UPDATE: Now available in paperback
The kingdom of Faerie has featured regularly in Vertigo’s line of comics, since Neil Gaiman pretty much introduced it during the Sandman series. Sandman fans will remember the Shakespeare connection, where Dream gives Shakespeare his ideas in exchange for two plays, one of which is A Midsummer Night’s Dream, which gets its first performance in front of the Queen of Faerie and her entourage.
Many of the key players in that story reappear in this, but the sinister side of the Faerie court is brought to the fore: Queen Titania has been usurped and banished by an old foe with the help of some of her more untrustworthy minions; while other exiles are causing trouble in our world, taking a bizarre mix of heroin and blood, and dragging innocent humans down with them.
Carey’s plot revolves around a troubled teenager, who falls in with the faerie exiles all too easily.
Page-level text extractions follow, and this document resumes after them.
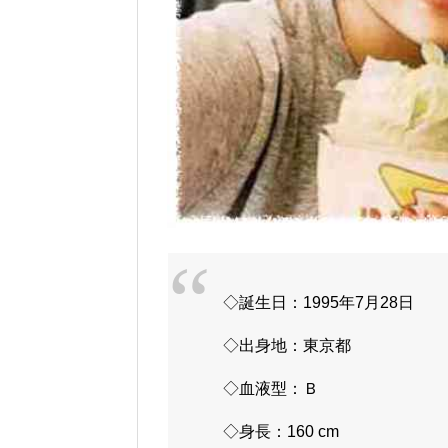
◇誕生日：1995年7月28日
◇出身地：東京都
◇血液型：Ｂ
◇身長：160 cm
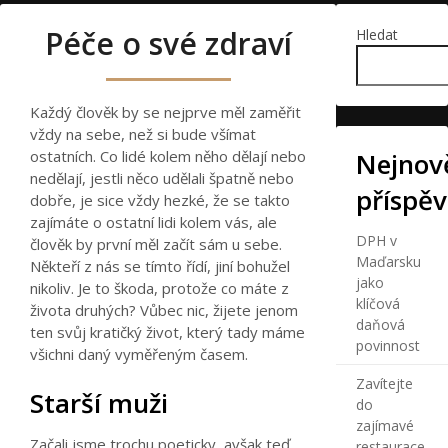
Péče o své zdraví
Hledat
Každý člověk by se nejprve měl zaměřit
vždy na sebe, než si bude všímat
ostatních. Co lidé kolem něho dělají nebo
Nejnově
nedělají, jestli něco udělali špatně nebo
příspě
dobře, je sice vždy hezké, že se takto
zajímáte o ostatní lidi kolem vás, ale
DPH v
člověk by první měl začít sám u sebe.
Maďarsku
Někteří z nás se tímto řídí, jiní bohužel
jako
nikoliv. Je to škoda, protože co máte z
klíčová
života druhých? Vůbec nic, žijete jenom
daňová
ten svůj kratičký život, který tady máme
povinnost
všichni daný vyměřeným časem.
Zavítejte
Starší muži
do
zajímavé
Začali jsme trochu poeticky, avšak teď
restaurace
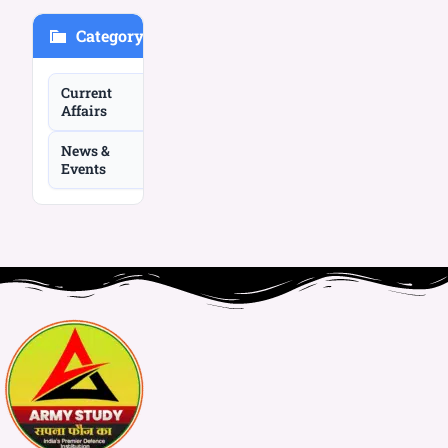
Category
Current
Affairs
News &
Events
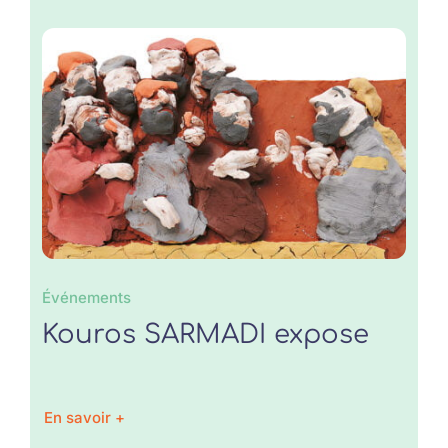
Événements
Kouros SARMADI expose
En savoir +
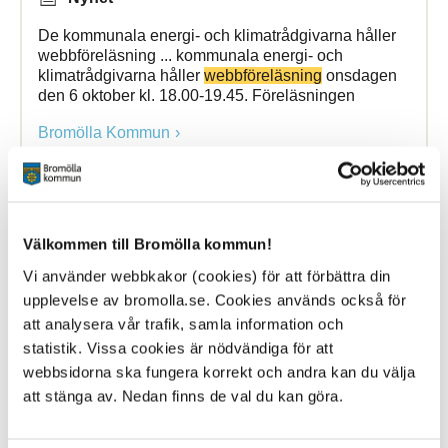
De kommunala energi- och klimatrådgivarna håller
webbföreläsning ... kommunala energi- och
klimatrådgivarna håller
webbföreläsning
onsdagen
den 6 oktober kl. 18.00-19.45. Föreläsningen
Bromölla Kommun
Kommunens
webbplats
är stängd lördag 16
Välkommen till Bromölla kommun!
januari
Vi använder webbkakor (cookies) för att förbättra din
upplevelse av bromolla.se. Cookies används också för
15 January 2021
att analysera vår trafik, samla information och
Nyhet
statistik. Vissa cookies är nödvändiga för att
webbsidorna ska fungera korrekt och andra kan du välja
Kommunens
webbplats
bromolla.se kommer inte att
gå att nå lördag den 16 januari kl. 8-20 på grund av
att stänga av. Nedan finns de val du kan göra.
Bromölla Kommun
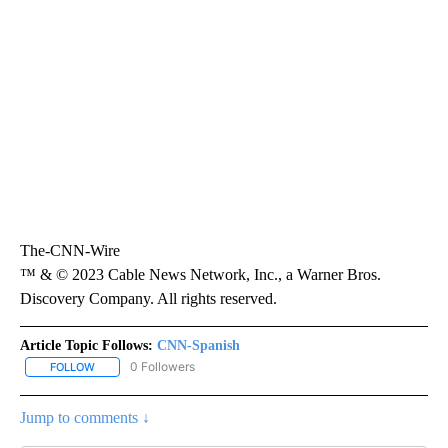
The-CNN-Wire
™ & © 2023 Cable News Network, Inc., a Warner Bros.
Discovery Company. All rights reserved.
Article Topic Follows:
CNN-Spanish
0 Followers
FOLLOW
FOLLOW "CNN-SPANISH" TO RECEIVE NOTIFICATIONS ABOUT NEW
Jump to comments ↓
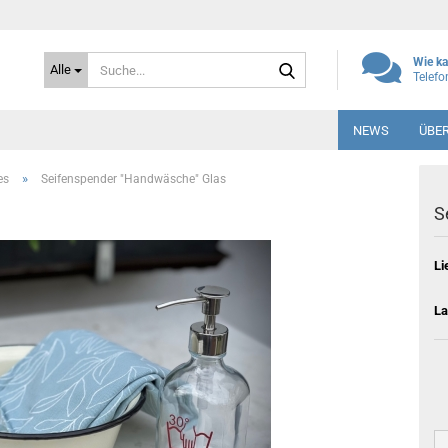
Suche...
Wie ka
Alle
Telef
NEWS
ÜBE
»
es
Seifenspender "Handwäsche" Glas
S
Li
La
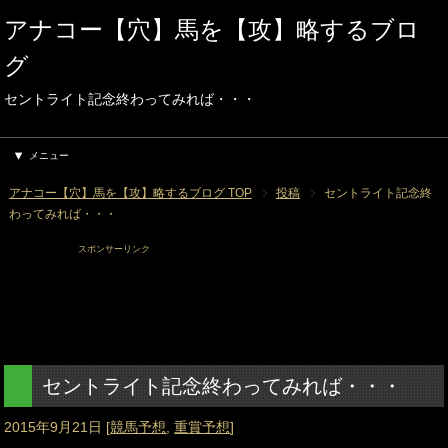
アナコー【穴】馬を【攻】略するブロ
グ
セントライト記念終わってみれば・・・
メニュー
アナコー【穴】馬を【攻】略するブログ TOP
投稿
セントライト記念終
わってみれば・・・
スポンサーリンク
セントライト記念終わってみれば・・・
2015年9月21日
[
競馬予想
,
重賞予想
]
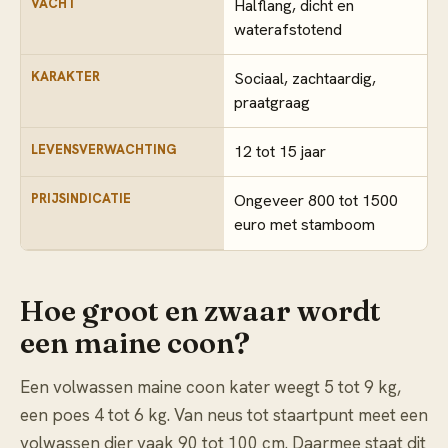
VACHT
Halflang, dicht en
waterafstotend
KARAKTER
Sociaal, zachtaardig,
praatgraag
LEVENSVERWACHTING
12 tot 15 jaar
PRIJSINDICATIE
Ongeveer 800 tot 1500
euro met stamboom
Hoe groot en zwaar wordt
een maine coon?
Een volwassen maine coon kater weegt 5 tot 9 kg,
een poes 4 tot 6 kg. Van neus tot staartpunt meet een
volwassen dier vaak 90 tot 100 cm. Daarmee staat dit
As she continues on this destructive path it becomes clear that the dysfunctional family she thought utterly boring has more than a few dusty skeletons in its closets, and she’s forced out of her teenage ennui and must come to terms with her approaching adult responsibilities, as well as her parents and their relationship.
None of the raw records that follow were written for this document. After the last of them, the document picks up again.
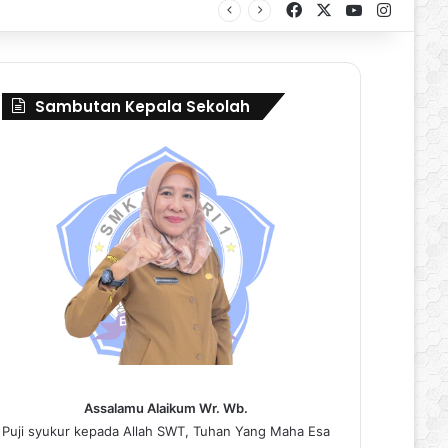
Facebook
X
YouTube
Instag
al Borneo Marching Day 2026
Sambutan Kepala Sekolah
Assalamu Alaikum Wr. Wb.
Puji syukur kepada Allah SWT, Tuhan Yang Maha Esa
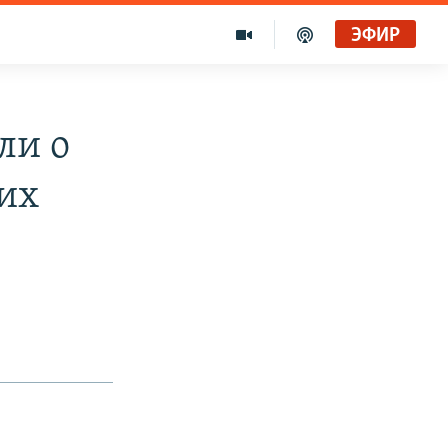
ЭФИР
ли о
их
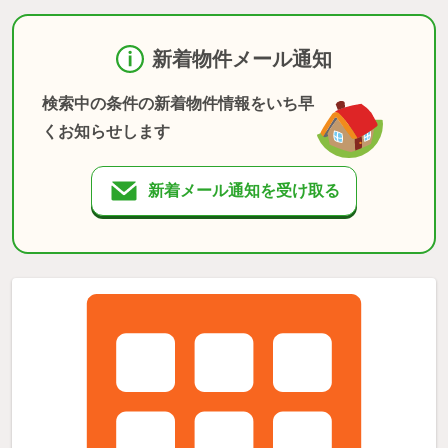
新着物件メール通知
検索中の条件の新着物件情報をいち早
くお知らせします
新着メール通知を受け取る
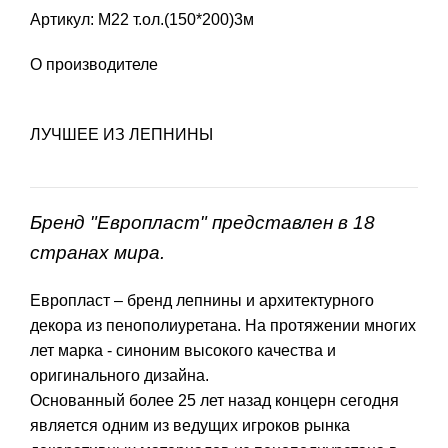
Артикул: М22 т.ол.(150*200)3м
О производителе
ЛУЧШЕЕ ИЗ ЛЕПНИНЫ
Бренд "Европласт" представлен в 18
странах мира.
Европласт – бренд лепнины и архитектурного
декора из пенополиуретана. На протяжении многих
лет марка - синоним высокого качества и
оригинального дизайна.
Основанный более 25 лет назад концерн сегодня
является одним из ведущих игроков рынка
It’s relatively amoral when it comes to drugs and sex, but while this is supposed to be the story of a girl on a downward spiral, Bolton keeps her beautiful throughout. This reduces the impact of the story, as how can there be any negative impact if the bad people she’s falling in with are supplying her with drugs and danger, but maintaining an ultra high level of glamour and good times? Even the bad things that happen and the eventual pay-off – which we won’t spoil for you by going into any detail – derail the seriousness of the issues tackled.
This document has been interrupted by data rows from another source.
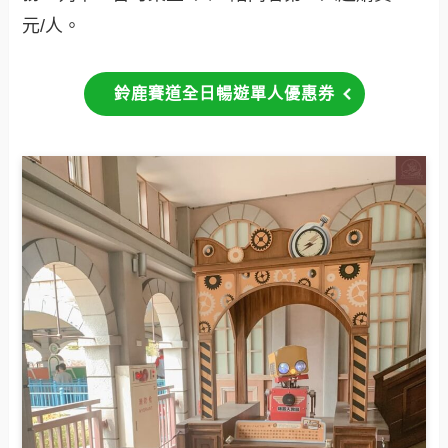
元/人。
鈴鹿賽道全日暢遊單人優惠券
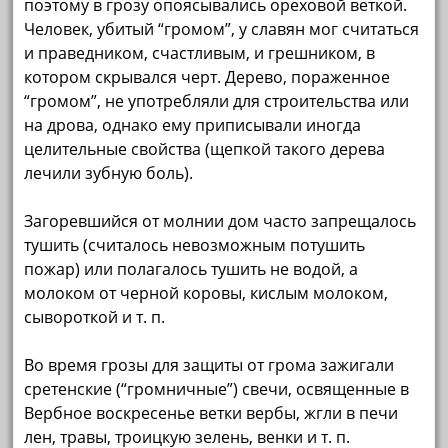
поэтому в грозу опоясывались ореховой веткой.
Человек, убитый “громом”, у славян мог считаться
и праведником, счастливым, и грешником, в
котором скрывался черт. Дерево, пораженное
“громом”, не употребляли для строительства или
на дрова, однако ему приписывали иногда
целительные свойства (щепкой такого дерева
лечили зубную боль).
Загоревшийся от молнии дом часто запрещалось
тушить (считалось невозможным потушить
пожар) или полагалось тушить не водой, а
молоком от черной коровы, кислым молоком,
сывороткой и т. п.
Во время грозы для защиты от грома зажигали
сретенские (“громничные”) свечи, освященные в
Вербное воскресенье ветки вербы, жгли в печи
лен, травы, троицкую зелень, венки и т. п.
All this makes it something of a damp squib. Although it looks like it’s going to be a fiery and impressive display of adult fairytale meets teenage angst, it’s not particularly well captured. Bolton’s art is stunning but feels somehow soulless, with some beautiful set pieces and full-page paintings, but something’s missing when it’s all hung together. And we think some of this is down to Carey’s unfeeling, perhaps too business-like, plot.